BEGIN Data shown

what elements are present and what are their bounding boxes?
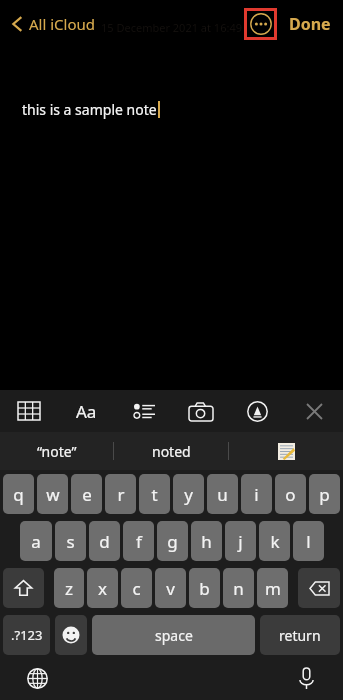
button[interactable]: Emoji: [55, 615, 87, 655]
button[interactable]: m: [257, 568, 288, 608]
button[interactable]: More options: [247, 11, 274, 37]
staticText: 15 December 2021 at 16:49: [101, 20, 242, 35]
button[interactable]: e: [71, 474, 102, 514]
staticText: c: [132, 577, 141, 600]
button[interactable]: x: [87, 568, 118, 608]
staticText: t: [151, 483, 158, 506]
staticText: j: [238, 530, 243, 553]
button[interactable]: q: [3, 474, 34, 514]
button[interactable]: y: [173, 474, 204, 514]
staticText: s: [66, 530, 75, 553]
button[interactable]: r: [105, 474, 136, 514]
staticText: k: [270, 530, 280, 553]
staticText: All iCloud: [29, 14, 96, 34]
button[interactable]: p: [309, 474, 340, 514]
button[interactable]: Backspace: [298, 568, 340, 608]
button[interactable]: Done: [285, 7, 335, 41]
button[interactable]: Format text: [58, 390, 115, 432]
staticText: Done: [289, 13, 331, 35]
button[interactable]: n: [223, 568, 254, 608]
button[interactable]: Change keyboard language: [22, 663, 52, 693]
staticText: g: [167, 530, 178, 553]
staticText: return: [279, 626, 321, 645]
staticText: Aa: [76, 400, 97, 423]
button[interactable]: t: [139, 474, 170, 514]
staticText: w: [46, 483, 60, 506]
staticText: m: [265, 577, 281, 600]
staticText: o: [285, 483, 296, 506]
button[interactable]: d: [89, 521, 120, 561]
staticText: v: [166, 577, 175, 600]
staticText: q: [13, 483, 24, 506]
button[interactable]: j: [225, 521, 256, 561]
staticText: n: [233, 577, 244, 600]
button[interactable]: z: [54, 568, 84, 608]
button[interactable]: noted: [114, 432, 228, 470]
button[interactable]: Markup: [229, 390, 286, 432]
button[interactable]: s: [55, 521, 86, 561]
button[interactable]: c: [121, 568, 152, 608]
button[interactable]: .?123: [3, 615, 50, 655]
button[interactable]: l: [293, 521, 324, 561]
button[interactable]: w: [37, 474, 68, 514]
staticText: z: [65, 577, 73, 600]
staticText: .?123: [11, 626, 43, 644]
button[interactable]: Memo emoji: [229, 432, 343, 470]
button[interactable]: space: [92, 615, 255, 655]
button[interactable]: Camera: [172, 390, 229, 432]
staticText: p: [319, 483, 330, 506]
button[interactable]: a: [20, 521, 52, 561]
staticText: i: [254, 483, 259, 506]
staticText: noted: [152, 442, 191, 461]
button[interactable]: return: [260, 615, 340, 655]
button[interactable]: Close: [286, 390, 343, 432]
button[interactable]: u: [207, 474, 238, 514]
button[interactable]: Dictation: [291, 663, 321, 693]
button[interactable]: h: [191, 521, 222, 561]
button[interactable]: v: [155, 568, 186, 608]
staticText: b: [199, 577, 210, 600]
staticText: u: [217, 483, 228, 506]
button[interactable]: b: [189, 568, 220, 608]
staticText: f: [136, 530, 142, 553]
staticText: a: [31, 530, 41, 553]
button[interactable]: o: [275, 474, 306, 514]
staticText: space: [155, 626, 193, 645]
button[interactable]: f: [123, 521, 154, 561]
staticText: h: [201, 530, 212, 553]
staticText: “note”: [37, 442, 77, 461]
staticText: d: [99, 530, 110, 553]
button[interactable]: g: [157, 521, 188, 561]
button[interactable]: Checklist: [115, 390, 172, 432]
staticText: this is a sample note: [22, 100, 157, 119]
button[interactable]: k: [259, 521, 290, 561]
staticText: r: [117, 483, 125, 506]
staticText: l: [306, 530, 311, 553]
button[interactable]: “note”: [0, 432, 113, 470]
button[interactable]: Table: [0, 390, 58, 432]
staticText: y: [184, 483, 193, 506]
button[interactable]: Shift: [3, 568, 44, 608]
button[interactable]: All iCloud: [8, 8, 100, 40]
staticText: e: [82, 483, 92, 506]
staticText: x: [98, 577, 107, 600]
button[interactable]: i: [241, 474, 272, 514]
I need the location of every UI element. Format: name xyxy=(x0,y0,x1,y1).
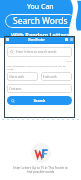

END Data shown

● **Work item**
Without any pictures, retype the records above exactly.

● **Output for this task**
what elements are present and what are their bounding boxes?
button[interactable]: Emoji: [55, 615, 87, 655]
button[interactable]: m: [257, 568, 288, 608]
button[interactable]: More options: [247, 11, 274, 37]
staticText: 15 December 2021 at 16:49: [101, 20, 242, 35]
button[interactable]: e: [71, 474, 102, 514]
staticText: c: [132, 577, 141, 600]
button[interactable]: x: [87, 568, 118, 608]
staticText: t: [151, 483, 158, 506]
staticText: j: [238, 530, 243, 553]
button[interactable]: q: [3, 474, 34, 514]
button[interactable]: y: [173, 474, 204, 514]
staticText: s: [66, 530, 75, 553]
button[interactable]: r: [105, 474, 136, 514]
staticText: k: [270, 530, 280, 553]
staticText: All iCloud: [29, 14, 96, 34]
button[interactable]: p: [309, 474, 340, 514]
button[interactable]: Backspace: [298, 568, 340, 608]
button[interactable]: Done: [285, 7, 335, 41]
button[interactable]: Format text: [58, 390, 115, 432]
staticText: Done: [289, 13, 331, 35]
button[interactable]: n: [223, 568, 254, 608]
button[interactable]: Change keyboard language: [22, 663, 52, 693]
staticText: g: [167, 530, 178, 553]
staticText: return: [279, 626, 321, 645]
staticText: Aa: [76, 400, 97, 423]
button[interactable]: t: [139, 474, 170, 514]
staticText: w: [46, 483, 60, 506]
staticText: m: [265, 577, 281, 600]
staticText: o: [285, 483, 296, 506]
button[interactable]: d: [89, 521, 120, 561]
staticText: v: [166, 577, 175, 600]
staticText: q: [13, 483, 24, 506]
button[interactable]: j: [225, 521, 256, 561]
staticText: n: [233, 577, 244, 600]
button[interactable]: z: [54, 568, 84, 608]
button[interactable]: noted: [114, 432, 228, 470]
button[interactable]: Markup: [229, 390, 286, 432]
button[interactable]: s: [55, 521, 86, 561]
button[interactable]: c: [121, 568, 152, 608]
button[interactable]: .?123: [3, 615, 50, 655]
button[interactable]: l: [293, 521, 324, 561]
button[interactable]: w: [37, 474, 68, 514]
staticText: z: [65, 577, 73, 600]
staticText: .?123: [11, 626, 43, 644]
button[interactable]: Memo emoji: [229, 432, 343, 470]
button[interactable]: space: [92, 615, 255, 655]
button[interactable]: Camera: [172, 390, 229, 432]
staticText: p: [319, 483, 330, 506]
button[interactable]: a: [20, 521, 52, 561]
staticText: i: [254, 483, 259, 506]
staticText: noted: [152, 442, 191, 461]
button[interactable]: return: [260, 615, 340, 655]
button[interactable]: Close: [286, 390, 343, 432]
button[interactable]: u: [207, 474, 238, 514]
button[interactable]: Dictation: [291, 663, 321, 693]
button[interactable]: h: [191, 521, 222, 561]
button[interactable]: v: [155, 568, 186, 608]
staticText: b: [199, 577, 210, 600]
staticText: u: [217, 483, 228, 506]
button[interactable]: b: [189, 568, 220, 608]
staticText: f: [136, 530, 142, 553]
staticText: a: [31, 530, 41, 553]
button[interactable]: o: [275, 474, 306, 514]
staticText: space: [155, 626, 193, 645]
button[interactable]: f: [123, 521, 154, 561]
staticText: h: [201, 530, 212, 553]
staticText: “note”: [37, 442, 77, 461]
staticText: d: [99, 530, 110, 553]
button[interactable]: g: [157, 521, 188, 561]
button[interactable]: Checklist: [115, 390, 172, 432]
staticText: this is a sample note: [22, 100, 157, 119]
button[interactable]: k: [259, 521, 290, 561]
staticText: r: [117, 483, 125, 506]
staticText: l: [306, 530, 311, 553]
button[interactable]: “note”: [0, 432, 113, 470]
button[interactable]: Table: [0, 390, 58, 432]
staticText: y: [184, 483, 193, 506]
button[interactable]: Shift: [3, 568, 44, 608]
button[interactable]: All iCloud: [8, 8, 100, 40]
staticText: e: [82, 483, 92, 506]
staticText: x: [98, 577, 107, 600]
button[interactable]: i: [241, 474, 272, 514]
I need the location of every UI element. Format: name xyxy=(x0,y0,x1,y1).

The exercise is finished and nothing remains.